# Two days, two rattlesnakes.



## Nicodemus (Jun 7, 2014)

Comin` in from the river yesterday evenin` and ran up on the little diamondback. Late this evenin` and this canebrake was on the move. Counted coup on both of em, escorted em across the road, and wished em well. I reckon I better quit walkin` around out here barefooted at night.


----------



## Bucky T (Jun 7, 2014)

Very Nice!!


----------



## cre8foru (Jun 7, 2014)

That is awesome. Glad you let them go and didnt kill them. Id love to see a rattlesnake.


----------



## Nicodemus (Jun 7, 2014)

Sorry for the quality of the canebrake shot. Cell phone pic. That one was a good 5 footer.
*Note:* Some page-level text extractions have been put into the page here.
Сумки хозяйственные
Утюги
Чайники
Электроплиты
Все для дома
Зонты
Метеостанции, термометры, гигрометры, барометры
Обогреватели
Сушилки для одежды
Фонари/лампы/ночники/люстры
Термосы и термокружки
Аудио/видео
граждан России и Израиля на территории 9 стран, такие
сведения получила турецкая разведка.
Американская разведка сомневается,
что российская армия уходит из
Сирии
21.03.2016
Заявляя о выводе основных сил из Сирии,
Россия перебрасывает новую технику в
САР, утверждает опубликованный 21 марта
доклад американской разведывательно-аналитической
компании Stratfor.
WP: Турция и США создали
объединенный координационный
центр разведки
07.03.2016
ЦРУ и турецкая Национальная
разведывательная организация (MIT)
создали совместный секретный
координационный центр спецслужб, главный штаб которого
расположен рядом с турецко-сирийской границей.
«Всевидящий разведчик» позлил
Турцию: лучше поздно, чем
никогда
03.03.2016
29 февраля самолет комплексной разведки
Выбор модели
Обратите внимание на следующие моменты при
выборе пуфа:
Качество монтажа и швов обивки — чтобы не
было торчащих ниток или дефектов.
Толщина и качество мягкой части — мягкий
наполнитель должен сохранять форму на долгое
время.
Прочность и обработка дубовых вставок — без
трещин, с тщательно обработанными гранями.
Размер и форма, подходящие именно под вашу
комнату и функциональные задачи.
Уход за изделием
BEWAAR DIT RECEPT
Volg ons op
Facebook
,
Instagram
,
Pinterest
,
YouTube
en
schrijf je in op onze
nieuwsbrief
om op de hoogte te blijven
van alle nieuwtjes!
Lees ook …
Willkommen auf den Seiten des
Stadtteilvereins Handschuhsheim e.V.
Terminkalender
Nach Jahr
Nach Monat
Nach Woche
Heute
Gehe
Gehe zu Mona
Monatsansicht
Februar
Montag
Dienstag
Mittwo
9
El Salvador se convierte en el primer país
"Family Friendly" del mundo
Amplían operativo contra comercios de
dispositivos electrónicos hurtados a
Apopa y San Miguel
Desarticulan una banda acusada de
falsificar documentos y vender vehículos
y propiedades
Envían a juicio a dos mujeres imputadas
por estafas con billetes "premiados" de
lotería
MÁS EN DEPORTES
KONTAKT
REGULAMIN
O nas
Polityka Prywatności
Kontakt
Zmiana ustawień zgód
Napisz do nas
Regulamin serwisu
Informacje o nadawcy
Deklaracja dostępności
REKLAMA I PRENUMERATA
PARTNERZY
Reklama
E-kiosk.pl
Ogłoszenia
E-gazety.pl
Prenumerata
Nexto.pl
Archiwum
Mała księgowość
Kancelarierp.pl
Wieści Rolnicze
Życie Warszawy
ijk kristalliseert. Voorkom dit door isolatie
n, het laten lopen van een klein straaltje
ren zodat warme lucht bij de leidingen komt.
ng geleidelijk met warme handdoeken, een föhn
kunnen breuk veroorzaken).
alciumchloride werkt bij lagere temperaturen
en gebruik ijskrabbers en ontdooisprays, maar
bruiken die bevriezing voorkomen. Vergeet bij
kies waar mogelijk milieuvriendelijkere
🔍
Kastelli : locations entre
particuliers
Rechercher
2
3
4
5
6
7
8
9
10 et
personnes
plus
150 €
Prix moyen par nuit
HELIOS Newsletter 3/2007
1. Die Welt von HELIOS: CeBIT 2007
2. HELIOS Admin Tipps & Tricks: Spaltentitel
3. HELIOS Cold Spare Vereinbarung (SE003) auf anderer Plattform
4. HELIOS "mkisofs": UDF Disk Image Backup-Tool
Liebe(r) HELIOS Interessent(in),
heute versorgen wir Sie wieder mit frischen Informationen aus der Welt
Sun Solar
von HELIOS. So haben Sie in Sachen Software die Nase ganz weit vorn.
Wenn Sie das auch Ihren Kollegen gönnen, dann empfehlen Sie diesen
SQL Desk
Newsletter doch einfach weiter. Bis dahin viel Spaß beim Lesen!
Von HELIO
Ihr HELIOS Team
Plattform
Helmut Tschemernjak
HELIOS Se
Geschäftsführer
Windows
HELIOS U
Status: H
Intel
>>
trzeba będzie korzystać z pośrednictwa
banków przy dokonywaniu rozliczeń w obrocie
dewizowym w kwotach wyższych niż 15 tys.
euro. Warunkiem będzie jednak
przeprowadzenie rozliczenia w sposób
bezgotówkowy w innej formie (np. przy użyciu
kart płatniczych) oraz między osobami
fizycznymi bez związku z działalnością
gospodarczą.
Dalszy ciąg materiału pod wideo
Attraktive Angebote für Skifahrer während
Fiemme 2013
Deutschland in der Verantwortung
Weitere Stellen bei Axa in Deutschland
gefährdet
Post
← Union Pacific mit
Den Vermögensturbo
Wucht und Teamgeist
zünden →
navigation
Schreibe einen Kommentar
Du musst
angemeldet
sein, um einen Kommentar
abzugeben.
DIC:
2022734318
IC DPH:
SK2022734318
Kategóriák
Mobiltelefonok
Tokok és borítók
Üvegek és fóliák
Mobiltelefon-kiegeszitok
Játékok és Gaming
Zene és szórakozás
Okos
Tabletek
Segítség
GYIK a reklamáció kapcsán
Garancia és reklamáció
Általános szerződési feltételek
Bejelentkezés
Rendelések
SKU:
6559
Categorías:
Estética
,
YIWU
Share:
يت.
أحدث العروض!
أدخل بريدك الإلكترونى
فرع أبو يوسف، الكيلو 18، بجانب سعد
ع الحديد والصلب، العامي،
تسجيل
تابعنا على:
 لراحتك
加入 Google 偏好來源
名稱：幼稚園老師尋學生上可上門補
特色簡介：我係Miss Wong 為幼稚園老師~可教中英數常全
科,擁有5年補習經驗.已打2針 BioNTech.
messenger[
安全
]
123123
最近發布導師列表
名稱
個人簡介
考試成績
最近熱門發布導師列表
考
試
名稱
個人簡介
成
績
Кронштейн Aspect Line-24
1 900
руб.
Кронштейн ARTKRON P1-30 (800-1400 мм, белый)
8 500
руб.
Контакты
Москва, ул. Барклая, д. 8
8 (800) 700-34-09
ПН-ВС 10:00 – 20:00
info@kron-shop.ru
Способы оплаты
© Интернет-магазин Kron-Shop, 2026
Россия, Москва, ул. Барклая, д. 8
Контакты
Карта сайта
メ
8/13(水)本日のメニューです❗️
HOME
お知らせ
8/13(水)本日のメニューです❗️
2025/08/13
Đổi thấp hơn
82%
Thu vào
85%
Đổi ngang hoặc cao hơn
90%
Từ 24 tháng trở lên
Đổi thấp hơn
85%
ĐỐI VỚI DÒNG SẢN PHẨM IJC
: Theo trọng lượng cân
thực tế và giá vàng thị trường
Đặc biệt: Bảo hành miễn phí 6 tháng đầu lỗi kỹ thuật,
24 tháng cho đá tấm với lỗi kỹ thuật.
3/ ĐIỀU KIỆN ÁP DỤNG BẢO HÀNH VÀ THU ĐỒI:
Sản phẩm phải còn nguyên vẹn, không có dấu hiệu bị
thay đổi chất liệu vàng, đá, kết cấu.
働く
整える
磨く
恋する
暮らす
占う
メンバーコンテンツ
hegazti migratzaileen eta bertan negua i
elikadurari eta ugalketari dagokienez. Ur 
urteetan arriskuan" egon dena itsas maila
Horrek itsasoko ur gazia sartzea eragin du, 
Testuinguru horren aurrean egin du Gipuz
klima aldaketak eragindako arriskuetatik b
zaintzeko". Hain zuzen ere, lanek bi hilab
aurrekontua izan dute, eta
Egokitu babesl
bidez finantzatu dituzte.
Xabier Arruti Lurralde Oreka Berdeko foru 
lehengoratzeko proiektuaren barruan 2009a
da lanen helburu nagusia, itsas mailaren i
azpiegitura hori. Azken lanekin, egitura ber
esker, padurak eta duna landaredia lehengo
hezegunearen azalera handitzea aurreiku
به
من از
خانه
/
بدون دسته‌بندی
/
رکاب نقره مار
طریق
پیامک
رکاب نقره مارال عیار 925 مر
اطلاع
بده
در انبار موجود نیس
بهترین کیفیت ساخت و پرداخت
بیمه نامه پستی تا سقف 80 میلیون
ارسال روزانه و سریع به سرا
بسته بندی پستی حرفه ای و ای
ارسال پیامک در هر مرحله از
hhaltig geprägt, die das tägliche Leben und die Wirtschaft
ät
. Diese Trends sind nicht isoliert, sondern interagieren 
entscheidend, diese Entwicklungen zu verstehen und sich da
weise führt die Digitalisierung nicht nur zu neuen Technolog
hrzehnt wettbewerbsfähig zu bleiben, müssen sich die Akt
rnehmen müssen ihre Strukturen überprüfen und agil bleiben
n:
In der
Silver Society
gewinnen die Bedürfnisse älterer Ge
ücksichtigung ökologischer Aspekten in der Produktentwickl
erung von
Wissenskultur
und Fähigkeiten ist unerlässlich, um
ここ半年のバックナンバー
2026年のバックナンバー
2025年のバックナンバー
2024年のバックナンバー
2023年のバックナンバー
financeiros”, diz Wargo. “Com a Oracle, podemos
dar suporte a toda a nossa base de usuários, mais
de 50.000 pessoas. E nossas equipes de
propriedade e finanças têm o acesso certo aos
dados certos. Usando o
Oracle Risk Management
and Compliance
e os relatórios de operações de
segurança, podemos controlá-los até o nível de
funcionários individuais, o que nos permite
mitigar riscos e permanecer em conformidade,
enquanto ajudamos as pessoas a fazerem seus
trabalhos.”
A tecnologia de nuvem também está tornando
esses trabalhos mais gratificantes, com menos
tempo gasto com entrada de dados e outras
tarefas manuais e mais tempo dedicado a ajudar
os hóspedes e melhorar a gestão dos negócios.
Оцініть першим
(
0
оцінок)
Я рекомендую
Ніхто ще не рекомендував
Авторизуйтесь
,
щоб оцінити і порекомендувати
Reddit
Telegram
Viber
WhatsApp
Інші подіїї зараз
The diamondback was maybe 30 inches.

Thanks for the replies.


----------



## oops1 (Jun 7, 2014)

I commend you but I still don't like em


----------



## Hoss (Jun 8, 2014)

Cool shots, Nic.  They are some pretty snakes, but yeah, snake boots might be in order when walking around.


----------



## wvdawg (Jun 8, 2014)

Pretty skins on them critters.  Don't think I'd be out there without some boots and real good lights!  Thanks for sharing Nic.


----------



## creekrunner (Jun 8, 2014)

Sure don't want to step on them barefoot


----------



## godogs57 (Jun 8, 2014)

Good job Nic...great pics too.


----------



## Cherokee76 (Jun 10, 2014)

*Pretty colors on both snakes!*

Those are pretty snakes. If you had seen a Pygmy rattler you would have had the trifecta!


----------



## watermedic (Jun 11, 2014)

That Timber is a hoss!


----------



## ghadarits (Jun 11, 2014)

Thanks for sharing the pics and giving them a pass Nic.


----------



## Whiteeagle (Jun 11, 2014)

Way to go, Nic! Cool shots! That Diamond back was MAGNIFICENT! Beautiful snakes. The Timber was pretty too, but kept having flashbacks of "dinner" another time"! Glad you just counted coup, though! Be careful out there, they are plentiful this year.


----------



## JustUs4All (Jun 11, 2014)

I saw the first diamondback that I have seen in years last week.  He was under the boardwalk that passes over the dunes to the beach at Ft. Clinch State Park in Fernandina, FL.  He had a lot of yellow coloration.


----------